Goal of the exercise:
In the records below, some lines hold the word "next". Copy each of those lines.

• • • • •

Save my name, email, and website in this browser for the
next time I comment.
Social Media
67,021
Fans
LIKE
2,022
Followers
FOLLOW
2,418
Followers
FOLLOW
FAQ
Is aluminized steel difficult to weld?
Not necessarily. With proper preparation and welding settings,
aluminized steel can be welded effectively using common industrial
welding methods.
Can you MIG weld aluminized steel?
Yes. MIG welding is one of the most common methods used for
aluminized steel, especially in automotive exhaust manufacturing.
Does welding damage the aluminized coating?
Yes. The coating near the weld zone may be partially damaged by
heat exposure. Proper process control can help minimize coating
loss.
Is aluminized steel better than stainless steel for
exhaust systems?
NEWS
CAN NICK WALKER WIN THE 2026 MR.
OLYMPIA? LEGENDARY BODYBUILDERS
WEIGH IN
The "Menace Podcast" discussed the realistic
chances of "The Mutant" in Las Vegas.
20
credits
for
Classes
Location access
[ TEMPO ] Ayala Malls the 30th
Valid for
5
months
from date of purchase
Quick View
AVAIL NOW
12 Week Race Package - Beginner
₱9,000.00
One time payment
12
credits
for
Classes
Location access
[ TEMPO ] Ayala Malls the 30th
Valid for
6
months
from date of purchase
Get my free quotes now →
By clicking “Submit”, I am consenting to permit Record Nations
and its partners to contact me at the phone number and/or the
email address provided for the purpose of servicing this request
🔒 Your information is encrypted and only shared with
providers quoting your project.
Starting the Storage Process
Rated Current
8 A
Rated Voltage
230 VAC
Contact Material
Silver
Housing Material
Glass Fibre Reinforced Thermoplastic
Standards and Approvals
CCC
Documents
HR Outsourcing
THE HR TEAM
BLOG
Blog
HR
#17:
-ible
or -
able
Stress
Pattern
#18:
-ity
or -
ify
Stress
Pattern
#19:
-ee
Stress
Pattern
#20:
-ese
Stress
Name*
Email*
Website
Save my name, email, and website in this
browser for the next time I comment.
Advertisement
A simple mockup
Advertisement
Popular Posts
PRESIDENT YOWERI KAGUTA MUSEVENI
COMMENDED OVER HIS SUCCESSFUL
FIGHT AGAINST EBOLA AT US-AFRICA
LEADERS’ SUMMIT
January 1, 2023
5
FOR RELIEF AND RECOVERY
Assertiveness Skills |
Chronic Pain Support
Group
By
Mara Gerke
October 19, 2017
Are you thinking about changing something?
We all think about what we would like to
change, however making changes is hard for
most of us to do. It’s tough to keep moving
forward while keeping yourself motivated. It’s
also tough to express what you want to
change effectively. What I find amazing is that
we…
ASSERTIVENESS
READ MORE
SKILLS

• • • • •

Answer area:
next time I comment.
browser for the next time I comment.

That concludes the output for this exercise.